Source records

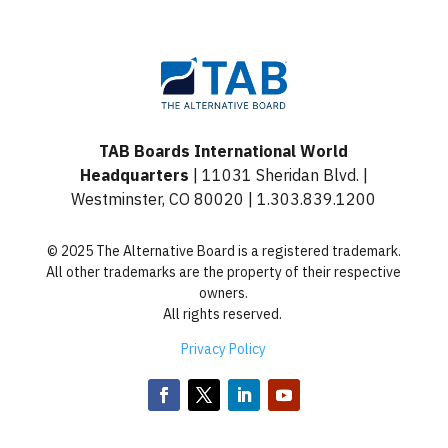
TAB Boards International World
Headquarters
| 11031 Sheridan Blvd. |
Westminster, CO 80020 | 1.303.839.1200
© 2025 The Alternative Board is a registered trademark.
All other trademarks are the property of their respective
owners.
All rights reserved.
Privacy Policy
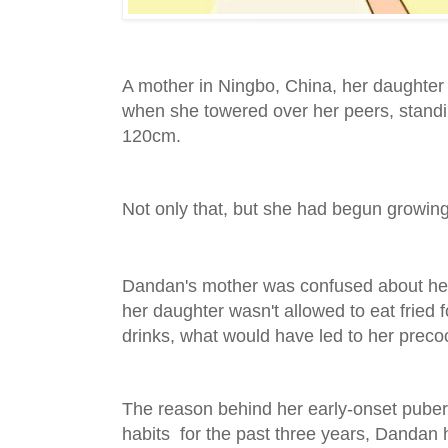
A mother in Ningbo, China, her daughter
when she towered over her peers, standi
120cm.
Not only that, but she had begun growing
Dandan's mother was confused about her 
her daughter wasn't allowed to eat fried 
drinks, what would have led to her preco
The reason behind her early-onset puber
habits for the past three years, Dandan 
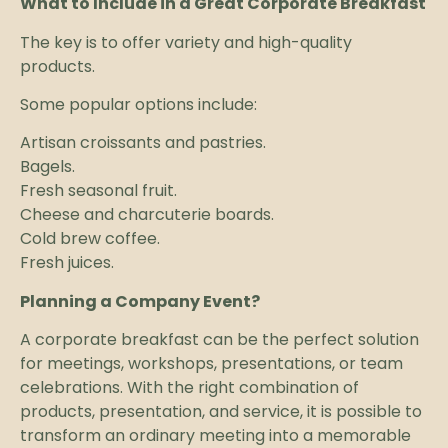
What to Include in a Great Corporate Breakfast
The key is to offer variety and high-quality
products.
Some popular options include:
Artisan croissants and pastries.
Bagels.
Fresh seasonal fruit.
Cheese and charcuterie boards.
Cold brew coffee.
Fresh juices.
Planning a Company Event?
A corporate breakfast can be the perfect solution
for meetings, workshops, presentations, or team
celebrations. With the right combination of
products, presentation, and service, it is possible to
transform an ordinary meeting into a memorable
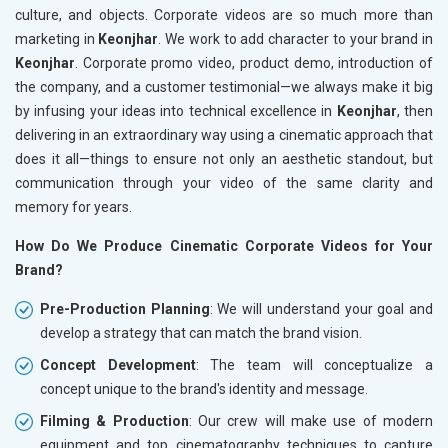
culture, and objects. Corporate videos are so much more than
marketing in
Keonjhar
. We work to add character to your brand in
Keonjhar
. Corporate promo video, product demo, introduction of
the company, and a customer testimonial—we always make it big
by infusing your ideas into technical excellence in
Keonjhar
, then
delivering in an extraordinary way using a cinematic approach that
does it all—things to ensure not only an aesthetic standout, but
communication through your video of the same clarity and
memory for years.
How Do We Produce Cinematic Corporate Videos for Your
Brand?
Pre-Production Planning
: We will understand your goal and
develop a strategy that can match the brand vision.
Concept Development
: The team will conceptualize a
concept unique to the brand's identity and message.
Filming & Production
: Our crew will make use of modern
equipment and top cinematography techniques to capture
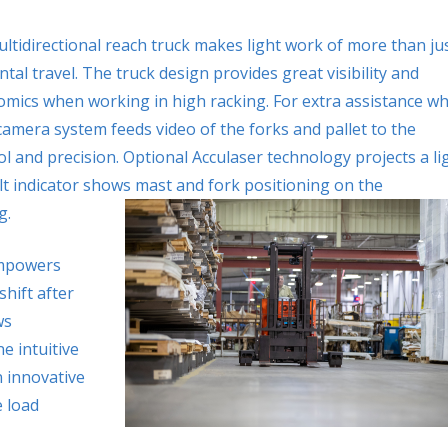
ltidirectional reach truck makes light work of more than ju
ntal travel. The truck design provides great visibility and
mics when working in high racking. For extra assistance w
camera system feeds video of the forks and pallet to the
l and precision. Optional Acculaser technology projects a li
lt indicator shows mast and fork positioning on the
g.
empowers
shift after
ws
e intuitive
 innovative
 load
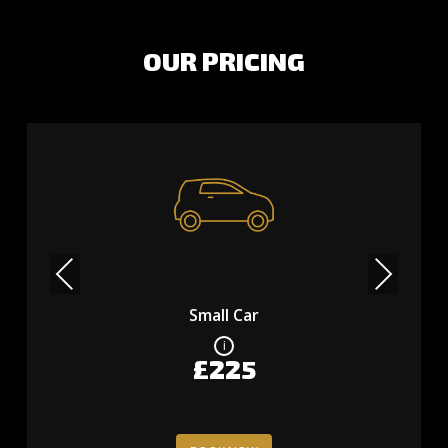
OUR PRICING
Previous
Next
Small Car
£225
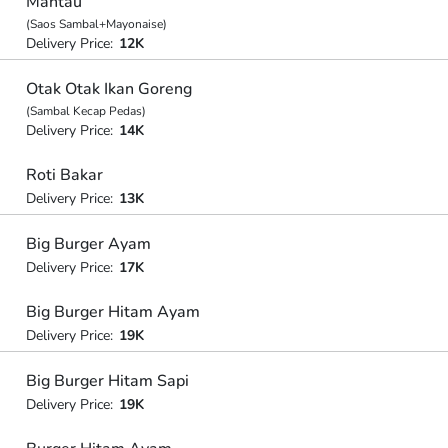
Mantau
(Saos Sambal+Mayonaise)
Delivery Price:
12K
Otak Otak Ikan Goreng
(Sambal Kecap Pedas)
Delivery Price:
14K
Roti Bakar
Delivery Price:
13K
Big Burger Ayam
Delivery Price:
17K
Big Burger Hitam Ayam
Delivery Price:
19K
Big Burger Hitam Sapi
Delivery Price:
19K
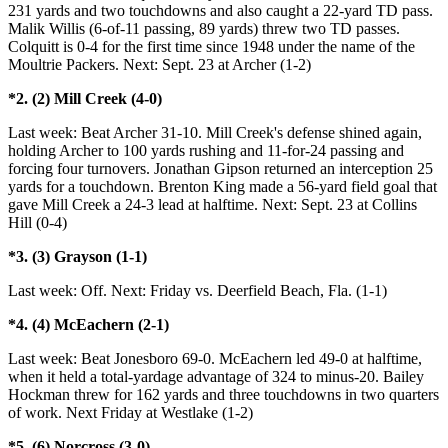
231 yards and two touchdowns and also caught a 22-yard TD pass.
Malik Willis (6-of-11 passing, 89 yards) threw two TD passes.
Colquitt is 0-4 for the first time since 1948 under the name of the
Moultrie Packers. Next: Sept. 23 at Archer (1-2)
*2. (2) Mill Creek (4-0)
Last week: Beat Archer 31-10. Mill Creek's defense shined again,
holding Archer to 100 yards rushing and 11-for-24 passing and
forcing four turnovers. Jonathan Gipson returned an interception 25
yards for a touchdown. Brenton King made a 56-yard field goal that
gave Mill Creek a 24-3 lead at halftime. Next: Sept. 23 at Collins
Hill (0-4)
*3. (3) Grayson (1-1)
Last week: Off. Next: Friday vs. Deerfield Beach, Fla. (1-1)
*4. (4) McEachern (2-1)
Last week: Beat Jonesboro 69-0. McEachern led 49-0 at halftime,
when it held a total-yardage advantage of 324 to minus-20. Bailey
Hockman threw for 162 yards and three touchdowns in two quarters
of work. Next Friday at Westlake (1-2)
*5. (6) Norcross (3-0)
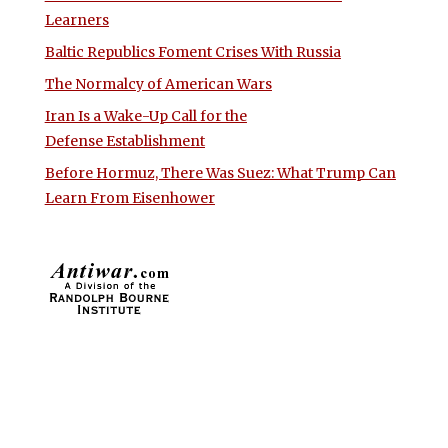
Learners
Baltic Republics Foment Crises With Russia
The Normalcy of American Wars
Iran Is a Wake-Up Call for the
Defense Establishment
Before Hormuz, There Was Suez: What Trump Can
Learn From Eisenhower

*The problem:*
Go through the entries and copy every line that has "years".

*Response:*
habits for the past three years, Dandan 
memory for years.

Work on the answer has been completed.